Ils suivent tous « Birding Bob », Robert DeCandido de son vrai nom, guide ornithologique depuis plus de 30 ans dans la célèbre oasis de verdure de Manhattan, qui n’a jamais eu autant de clients.

Les activités culturelles et sportives étant entre parenthèses, les New-Yorkais se rabattent sur les quelques loisirs encore permis en temps de coronavirus, parmi lesquels l’observation des oiseaux.

D’un seul coup, la petite troupe s’arrête sur un signal de « Birding Bob », saisit jumelles et téléobjectifs pour repérer, dissimulé dans les aiguilles d’un pin, le fameux hibou barré arrivé il y a un mois environ à Central Park.

Pourtant au coeur d’une ville à la densité notoire, Central Park est considéré comme l’un des meilleurs lieux d’observation ornithologique au monde, avec quelque 220 espèces différentes de volatiles.

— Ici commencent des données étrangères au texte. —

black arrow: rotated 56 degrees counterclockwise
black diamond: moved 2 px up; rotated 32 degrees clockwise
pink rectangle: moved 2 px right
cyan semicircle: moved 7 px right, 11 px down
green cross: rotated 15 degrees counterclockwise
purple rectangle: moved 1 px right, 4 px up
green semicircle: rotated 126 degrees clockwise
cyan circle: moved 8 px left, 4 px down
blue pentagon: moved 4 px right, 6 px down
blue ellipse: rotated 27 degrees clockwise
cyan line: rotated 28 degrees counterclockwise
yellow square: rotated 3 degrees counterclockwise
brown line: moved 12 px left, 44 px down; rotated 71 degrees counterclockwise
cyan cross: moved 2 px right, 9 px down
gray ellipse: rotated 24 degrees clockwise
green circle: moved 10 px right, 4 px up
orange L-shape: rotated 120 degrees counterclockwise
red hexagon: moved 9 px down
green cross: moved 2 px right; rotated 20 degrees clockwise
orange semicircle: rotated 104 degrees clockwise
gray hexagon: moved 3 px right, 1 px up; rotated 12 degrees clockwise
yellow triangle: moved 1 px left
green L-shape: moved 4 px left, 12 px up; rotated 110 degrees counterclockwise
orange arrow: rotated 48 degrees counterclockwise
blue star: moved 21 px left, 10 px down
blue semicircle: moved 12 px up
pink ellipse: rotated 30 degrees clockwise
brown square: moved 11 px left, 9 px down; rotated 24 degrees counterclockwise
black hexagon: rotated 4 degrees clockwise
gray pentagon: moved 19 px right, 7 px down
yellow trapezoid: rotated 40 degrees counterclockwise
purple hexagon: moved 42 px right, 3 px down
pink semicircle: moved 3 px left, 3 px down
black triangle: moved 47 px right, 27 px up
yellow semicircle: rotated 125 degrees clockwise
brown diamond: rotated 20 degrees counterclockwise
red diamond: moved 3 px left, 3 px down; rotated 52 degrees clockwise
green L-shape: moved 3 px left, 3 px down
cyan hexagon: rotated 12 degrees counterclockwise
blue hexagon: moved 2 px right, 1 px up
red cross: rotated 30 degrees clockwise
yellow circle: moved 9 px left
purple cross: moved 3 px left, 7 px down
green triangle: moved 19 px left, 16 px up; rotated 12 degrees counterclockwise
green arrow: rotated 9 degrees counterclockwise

« Toutes les activités en intérieur ont été annulées », explique Robert DeCandido, son éternelle casquette rouge sur la tête. « Donc les gens font des choses à l’extérieur. Et ces promenades (de trois heures) ne coûtent que 10 dollars. »

Outre le hibou barré, dont certains affirment qu’il y aurait en réalité deux spécimens dans le parc, le plus célèbre rectangle de verdure au monde accueille également un hibou grand-duc, observable avec l’aide de « Bob ».

« Connectée à la nature »

Récemment installée à New York, Tarini Goyal explique que ce nouveau passe-temps l’aide à composer avec une pandémie qui dure et connaît une résurgence aux Etats-Unis.

Le samedi précédent, elle a participé à une promenade nocturne. Ce dimanche, elle est de retour pour une nouvelle visite guidée, de jour, cette fois.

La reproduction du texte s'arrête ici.